> MATERIAL PROVIDED
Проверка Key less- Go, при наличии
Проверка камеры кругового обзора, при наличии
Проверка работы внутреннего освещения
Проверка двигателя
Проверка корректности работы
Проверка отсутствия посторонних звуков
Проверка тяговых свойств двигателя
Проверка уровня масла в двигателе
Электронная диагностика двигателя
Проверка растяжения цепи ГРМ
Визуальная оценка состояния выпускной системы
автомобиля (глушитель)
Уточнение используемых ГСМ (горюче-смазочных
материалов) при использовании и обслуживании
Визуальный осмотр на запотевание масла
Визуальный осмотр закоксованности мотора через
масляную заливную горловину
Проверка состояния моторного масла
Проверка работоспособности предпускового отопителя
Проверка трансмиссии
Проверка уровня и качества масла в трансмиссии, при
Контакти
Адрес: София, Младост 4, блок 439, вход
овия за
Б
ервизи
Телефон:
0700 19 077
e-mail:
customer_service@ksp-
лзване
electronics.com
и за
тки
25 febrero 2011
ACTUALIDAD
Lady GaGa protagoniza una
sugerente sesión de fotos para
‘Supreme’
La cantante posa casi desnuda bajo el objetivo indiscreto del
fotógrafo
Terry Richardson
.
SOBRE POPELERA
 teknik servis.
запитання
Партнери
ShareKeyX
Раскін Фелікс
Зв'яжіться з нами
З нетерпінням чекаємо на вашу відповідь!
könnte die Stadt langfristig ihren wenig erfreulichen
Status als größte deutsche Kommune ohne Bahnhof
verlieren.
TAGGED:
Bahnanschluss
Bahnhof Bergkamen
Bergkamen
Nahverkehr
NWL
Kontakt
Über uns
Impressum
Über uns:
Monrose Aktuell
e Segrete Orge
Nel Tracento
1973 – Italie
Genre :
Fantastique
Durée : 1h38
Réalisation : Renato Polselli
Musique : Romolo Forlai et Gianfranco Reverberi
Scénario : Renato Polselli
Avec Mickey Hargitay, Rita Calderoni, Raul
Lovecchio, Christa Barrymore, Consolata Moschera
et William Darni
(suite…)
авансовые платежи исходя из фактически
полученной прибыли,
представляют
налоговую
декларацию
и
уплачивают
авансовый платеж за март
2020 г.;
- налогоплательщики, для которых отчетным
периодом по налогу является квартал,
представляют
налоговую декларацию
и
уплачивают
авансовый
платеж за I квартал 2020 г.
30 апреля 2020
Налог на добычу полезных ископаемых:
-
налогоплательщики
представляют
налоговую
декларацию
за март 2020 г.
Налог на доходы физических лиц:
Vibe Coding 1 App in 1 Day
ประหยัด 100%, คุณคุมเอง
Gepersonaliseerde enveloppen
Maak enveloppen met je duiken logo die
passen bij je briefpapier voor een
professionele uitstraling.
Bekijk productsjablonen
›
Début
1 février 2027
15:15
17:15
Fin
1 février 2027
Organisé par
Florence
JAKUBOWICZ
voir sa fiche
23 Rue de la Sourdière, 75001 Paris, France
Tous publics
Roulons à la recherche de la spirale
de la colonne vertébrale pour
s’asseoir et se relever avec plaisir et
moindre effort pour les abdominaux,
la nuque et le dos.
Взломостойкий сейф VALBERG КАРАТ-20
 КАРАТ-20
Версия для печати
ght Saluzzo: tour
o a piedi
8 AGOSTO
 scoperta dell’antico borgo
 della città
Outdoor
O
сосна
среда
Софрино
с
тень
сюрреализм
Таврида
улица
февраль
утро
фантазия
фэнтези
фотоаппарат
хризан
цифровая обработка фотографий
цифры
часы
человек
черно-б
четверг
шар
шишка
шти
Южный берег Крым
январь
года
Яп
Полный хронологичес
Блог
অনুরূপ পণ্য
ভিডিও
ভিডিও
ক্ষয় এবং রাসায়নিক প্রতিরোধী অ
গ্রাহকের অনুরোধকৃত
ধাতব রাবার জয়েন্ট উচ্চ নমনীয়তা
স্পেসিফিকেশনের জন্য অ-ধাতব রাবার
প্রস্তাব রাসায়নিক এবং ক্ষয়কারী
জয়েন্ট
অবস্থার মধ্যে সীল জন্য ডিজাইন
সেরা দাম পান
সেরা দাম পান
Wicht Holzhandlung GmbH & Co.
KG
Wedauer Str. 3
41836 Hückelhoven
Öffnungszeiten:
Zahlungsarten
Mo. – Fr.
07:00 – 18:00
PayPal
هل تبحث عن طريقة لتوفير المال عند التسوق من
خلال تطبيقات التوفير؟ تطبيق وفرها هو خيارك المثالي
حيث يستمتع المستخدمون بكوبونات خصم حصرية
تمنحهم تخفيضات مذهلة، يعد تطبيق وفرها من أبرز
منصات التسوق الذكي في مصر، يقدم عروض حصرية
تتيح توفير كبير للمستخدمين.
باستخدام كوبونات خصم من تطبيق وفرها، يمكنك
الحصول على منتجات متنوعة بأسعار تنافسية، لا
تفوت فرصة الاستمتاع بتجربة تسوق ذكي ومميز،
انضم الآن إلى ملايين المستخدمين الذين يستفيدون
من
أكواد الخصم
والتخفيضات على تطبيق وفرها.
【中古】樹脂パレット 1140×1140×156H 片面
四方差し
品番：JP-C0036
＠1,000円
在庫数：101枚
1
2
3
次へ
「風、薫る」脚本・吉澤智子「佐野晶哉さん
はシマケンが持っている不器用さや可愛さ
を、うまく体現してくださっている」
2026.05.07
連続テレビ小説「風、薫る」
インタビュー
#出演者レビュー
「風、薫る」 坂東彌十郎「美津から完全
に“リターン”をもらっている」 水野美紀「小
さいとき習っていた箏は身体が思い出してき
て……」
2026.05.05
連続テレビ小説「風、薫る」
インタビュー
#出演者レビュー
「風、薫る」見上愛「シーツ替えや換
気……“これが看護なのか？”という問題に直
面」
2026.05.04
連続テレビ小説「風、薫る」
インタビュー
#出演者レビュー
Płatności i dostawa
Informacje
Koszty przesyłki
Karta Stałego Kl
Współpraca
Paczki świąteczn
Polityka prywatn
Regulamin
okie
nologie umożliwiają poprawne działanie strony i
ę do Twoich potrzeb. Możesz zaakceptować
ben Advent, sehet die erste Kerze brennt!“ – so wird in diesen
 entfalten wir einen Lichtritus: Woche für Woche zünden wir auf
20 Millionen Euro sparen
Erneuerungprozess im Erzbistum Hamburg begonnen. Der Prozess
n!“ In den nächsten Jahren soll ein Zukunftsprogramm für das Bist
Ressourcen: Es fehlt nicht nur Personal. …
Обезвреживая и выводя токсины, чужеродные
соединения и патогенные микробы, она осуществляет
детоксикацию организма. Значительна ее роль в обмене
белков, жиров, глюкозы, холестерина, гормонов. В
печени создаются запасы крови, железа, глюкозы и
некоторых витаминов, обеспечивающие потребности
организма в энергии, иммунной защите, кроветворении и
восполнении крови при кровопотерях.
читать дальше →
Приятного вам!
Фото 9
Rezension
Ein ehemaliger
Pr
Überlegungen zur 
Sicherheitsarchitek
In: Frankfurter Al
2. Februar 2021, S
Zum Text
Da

> EXERCISE DESCRIPTION
Find each line in the data above with the word "март", then copy it.

> EXERCISE SOLUTION
авансовый платеж за март
за март 2020 г.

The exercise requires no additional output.